TASK TO COMPLETE:
Please write out every record exactly, but keep any images out of it.

[Extracted page text data]
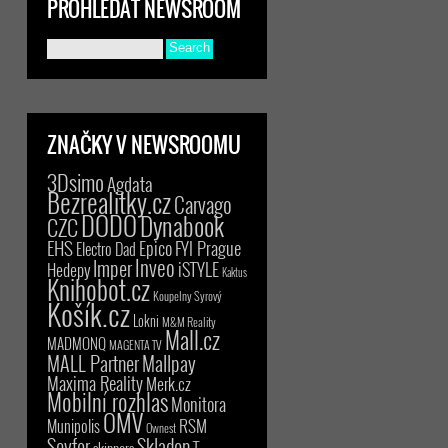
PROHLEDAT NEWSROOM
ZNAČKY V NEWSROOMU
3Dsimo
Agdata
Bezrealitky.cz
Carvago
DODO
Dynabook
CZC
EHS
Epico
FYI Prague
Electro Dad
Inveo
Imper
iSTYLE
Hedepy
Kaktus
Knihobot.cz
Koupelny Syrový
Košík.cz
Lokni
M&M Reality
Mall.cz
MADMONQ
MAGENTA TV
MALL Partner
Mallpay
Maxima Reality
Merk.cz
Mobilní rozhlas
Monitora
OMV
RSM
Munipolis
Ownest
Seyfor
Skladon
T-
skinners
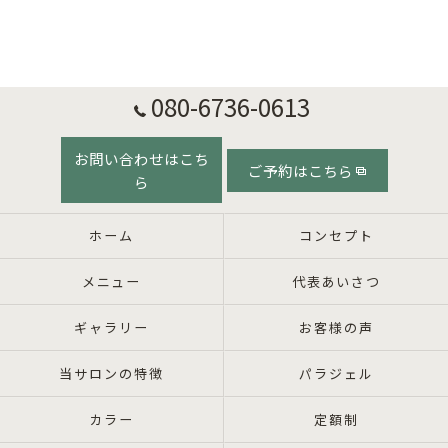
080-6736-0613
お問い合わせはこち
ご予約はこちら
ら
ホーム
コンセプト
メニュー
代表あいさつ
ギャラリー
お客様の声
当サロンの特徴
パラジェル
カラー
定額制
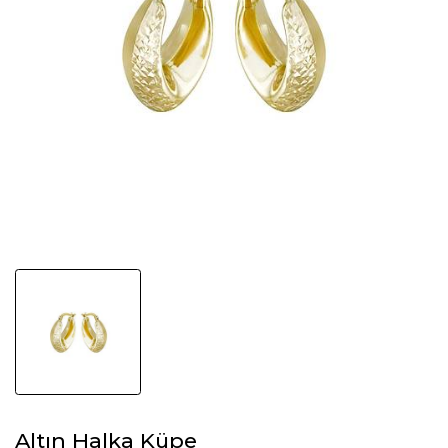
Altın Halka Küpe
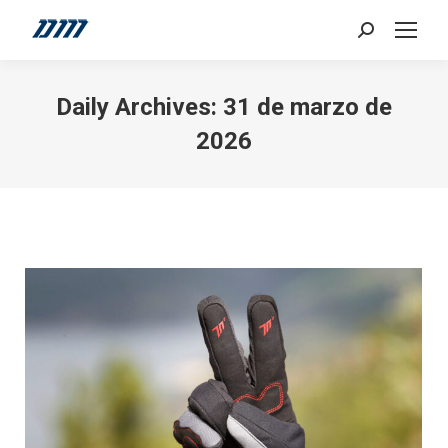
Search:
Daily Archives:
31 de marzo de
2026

SOLUTION FOR THIS PROBLEM:
PROHLEDAT NEWSROOM
ZNAČKY V NEWSROOMU
3Dsimo
Agdata
Bezrealitky.cz
Carvago
DODO
Dynabook
CZC
EHS
Epico
FYI Prague
Electro Dad
Inveo
Imper
iSTYLE
Hedepy
Kaktus
Knihobot.cz
Koupelny Syrový
Košík.cz
Lokni
M&M Reality
Mall.cz
MADMONQ
MAGENTA TV
MALL Partner
Mallpay
Maxima Reality
Merk.cz
Mobilní rozhlas
Monitora
OMV
RSM
Munipolis
Ownest
Seyfor
Skladon
T-
skinners
080-6736-0613
お問い合わせはこち
ご予約はこちら
ら
ホーム
コンセプト
メニュー
代表あいさつ
ギャラリー
お客様の声
当サロンの特徴
パラジェル
カラー
定額制
Altın Halka Küpe
Search:
Daily Archives:
31 de marzo de
2026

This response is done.